# need advice and input



## bfaye (Jul 8, 2009)

My fiance lives in Italy and I am in the States. We were going to get married next month but that isn't working out because we are sorta a fireworks type of relationship. We also have a child together and love each other deeply, so we decided to try living together before taking that big step into marriage. Problem is, since we will be living in Italy, the whole permesso di soggiorno is a nightmare and one he says can end in failure anyways. So is it better to go for a 'permesso di soggiorno per ricongiungimento familiare' which means marriage. Oh and he said last week the Italian govt passed a law with the permesso that include having to know the language... I'm in trouble there as well because, I don't know Italian and I've been 'studying' it for over four years.


----------



## Bevdeforges (Nov 16, 2007)

Just as the US has been cracking down on fake marriages for ages now, other governments take their own steps to assure that people aren't just getting married for the visa and residence permit.

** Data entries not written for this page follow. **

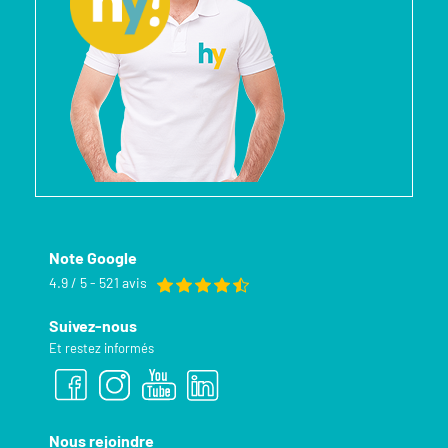
Note Google
4.9 / 5 - 521 avis
Suivez-nous
Et restez informés
Nous rejoindre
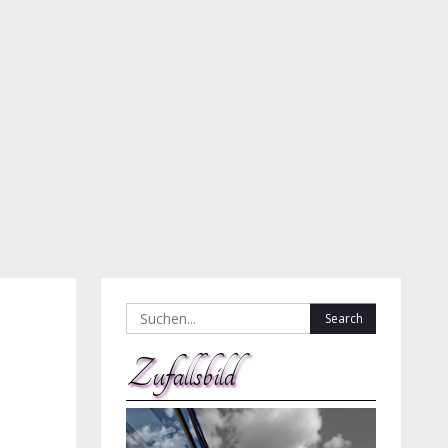
Search
for:
Zufallsbild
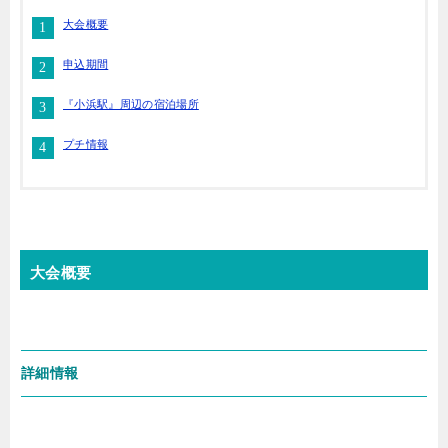
大会概要
申込期間
『小浜駅』周辺の宿泊場所
プチ情報
大会概要
詳細情報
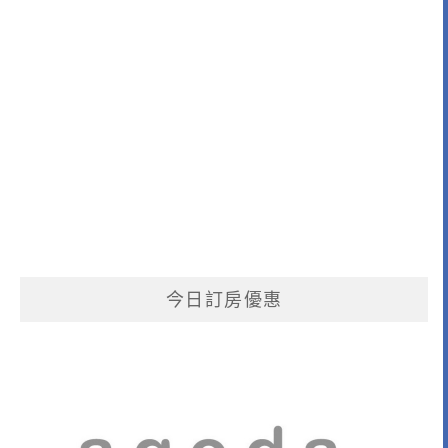
今日訂房優惠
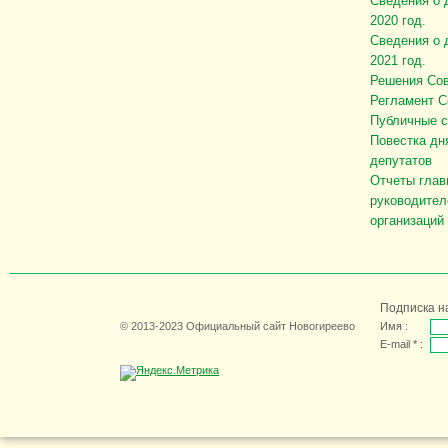
Сведения о 
2020 год.
Сведения о 
2021 год.
Решения Сов
Регламент С
Публичные 
Повестка дн
депутатов
Отчеты глав
руководител
организаций
Подписка н
© 2013-2023 Официальный сайт Новогиреево
Имя :
E-mail * :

It may make a difference what your fiancé's status is in Italy - is he Italian? or living there on a visa of his own? If he's an EU national living in Italy, it might be somewhat easier due to various reciprocal agreements within the EU.

In any event, you should contact the Italian consulate in the US. Their website should have some information about visas. And you might try checking the website of the US Embassy in Rome. The US consulates often post information for US citizens interested in coming to live in the country.
Cheers,
Bev


----------



## bfaye (Jul 8, 2009)

Bevdeforges said:


> Just as the US has been cracking down on fake marriages for ages now, other governments take their own steps to assure that people aren't just getting married for the visa and residence permit.
> 
> It may make a difference what your fiancé's status is in Italy - is he Italian? or living there on a visa of his own? If he's an EU national living in Italy, it might be somewhat easier due to various reciprocal agreements within the EU.
> 
> ...



Yes he's Italian and other then a year working in the States (where we met) he has always lived in Italy. The biggest problem seems to be the consulate where I have to get information. They are unfriendly and not helpful. I say this because we had to go through them for our child to get and Italian birth certificate (he was born in the States). Needless to say, they completely ignored me but responded immediately to my fiance. Thanks I'll check the Rome website.


----------